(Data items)
((
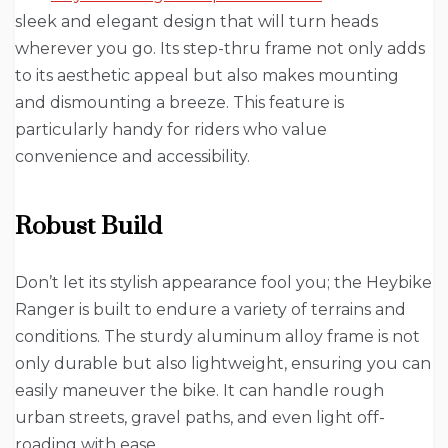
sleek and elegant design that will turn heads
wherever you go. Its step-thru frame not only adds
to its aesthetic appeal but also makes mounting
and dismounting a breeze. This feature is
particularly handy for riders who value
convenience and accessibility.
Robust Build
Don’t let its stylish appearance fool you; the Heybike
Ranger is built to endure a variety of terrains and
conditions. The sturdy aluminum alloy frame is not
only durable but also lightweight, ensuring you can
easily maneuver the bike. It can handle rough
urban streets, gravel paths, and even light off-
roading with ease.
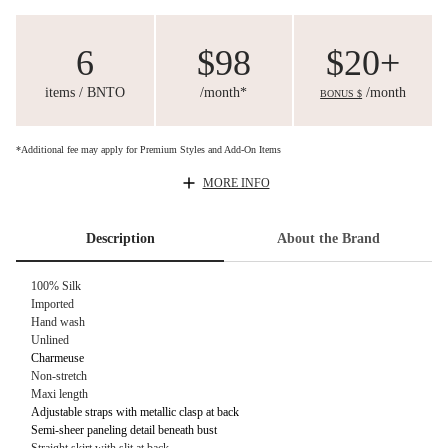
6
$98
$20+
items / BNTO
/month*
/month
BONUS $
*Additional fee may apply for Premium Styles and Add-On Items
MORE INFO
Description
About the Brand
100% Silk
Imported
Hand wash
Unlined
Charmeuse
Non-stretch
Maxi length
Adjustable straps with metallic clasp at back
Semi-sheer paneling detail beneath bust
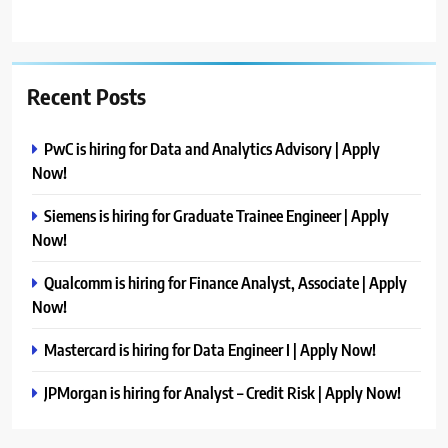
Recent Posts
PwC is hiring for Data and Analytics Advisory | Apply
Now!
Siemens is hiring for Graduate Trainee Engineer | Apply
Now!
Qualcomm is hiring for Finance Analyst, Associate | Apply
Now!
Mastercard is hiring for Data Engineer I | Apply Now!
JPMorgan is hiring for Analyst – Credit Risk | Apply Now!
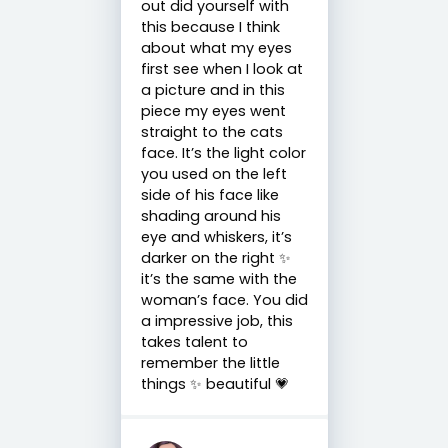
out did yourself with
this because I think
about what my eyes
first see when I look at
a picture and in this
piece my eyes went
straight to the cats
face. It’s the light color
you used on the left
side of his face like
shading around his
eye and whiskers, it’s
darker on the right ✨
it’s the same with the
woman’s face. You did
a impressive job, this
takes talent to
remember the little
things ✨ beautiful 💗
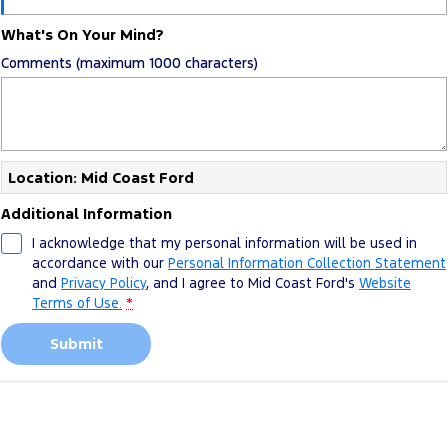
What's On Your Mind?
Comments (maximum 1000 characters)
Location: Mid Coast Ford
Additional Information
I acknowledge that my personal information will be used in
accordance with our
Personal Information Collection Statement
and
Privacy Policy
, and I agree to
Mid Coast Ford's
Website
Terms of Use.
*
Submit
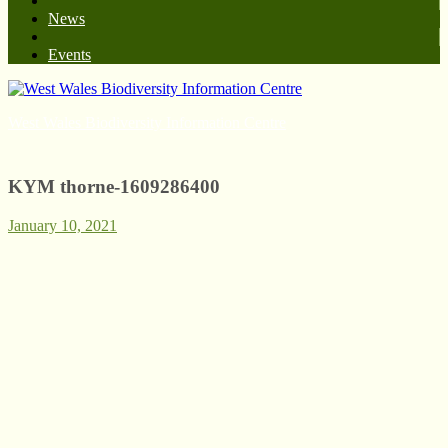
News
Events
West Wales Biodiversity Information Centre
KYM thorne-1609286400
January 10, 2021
))
**WHAT THE TASK REQUIRES:**
Without including any pictures, reproduce the data exactly.

**SOLUTION FOR THIS EXERCISE:**
sleek and elegant design that will turn heads
wherever you go. Its step-thru frame not only adds
to its aesthetic appeal but also makes mounting
and dismounting a breeze. This feature is
particularly handy for riders who value
convenience and accessibility.
Robust Build
Don’t let its stylish appearance fool you; the Heybike
Ranger is built to endure a variety of terrains and
conditions. The sturdy aluminum alloy frame is not
only durable but also lightweight, ensuring you can
easily maneuver the bike. It can handle rough
urban streets, gravel paths, and even light off-
roading with ease.
6
$98
$20+
items / BNTO
/month*
/month
BONUS $
*Additional fee may apply for Premium Styles and Add-On Items
MORE INFO
Description
About the Brand
100% Silk
Imported
Hand wash
Unlined
Charmeuse
Non-stretch
Maxi length
Adjustable straps with metallic clasp at back
Semi-sheer paneling detail beneath bust
Recent Posts
PwC is hiring for Data and Analytics Advisory | Apply
Now!
Siemens is hiring for Graduate Trainee Engineer | Apply
Now!
Qualcomm is hiring for Finance Analyst, Associate | Apply
Now!
Mastercard is hiring for Data Engineer I | Apply Now!
JPMorgan is hiring for Analyst – Credit Risk | Apply Now!
out did yourself with
this because I think
about what my eyes
first see when I look at
a picture and in this
piece my eyes went
straight to the cats
face. It’s the light color
you used on the left
side of his face like
shading around his
eye and whiskers, it’s
darker on the right ✨
it’s the same with the
woman’s face. You did
a impressive job, this
takes talent to
remember the little
things ✨ beautiful 💗
What's On Your Mind?
Comments (maximum 1000 characters)
Location: Mid Coast Ford
Additional Information
I acknowledge that my personal information will be used in
accordance with our
Personal Information Collection Statement
and
Privacy Policy
, and I agree to
Mid Coast Ford's
Website
Terms of Use.
*
Submit
News
Events
West Wales Biodiversity Information Centre
KYM thorne-1609286400
January 10, 2021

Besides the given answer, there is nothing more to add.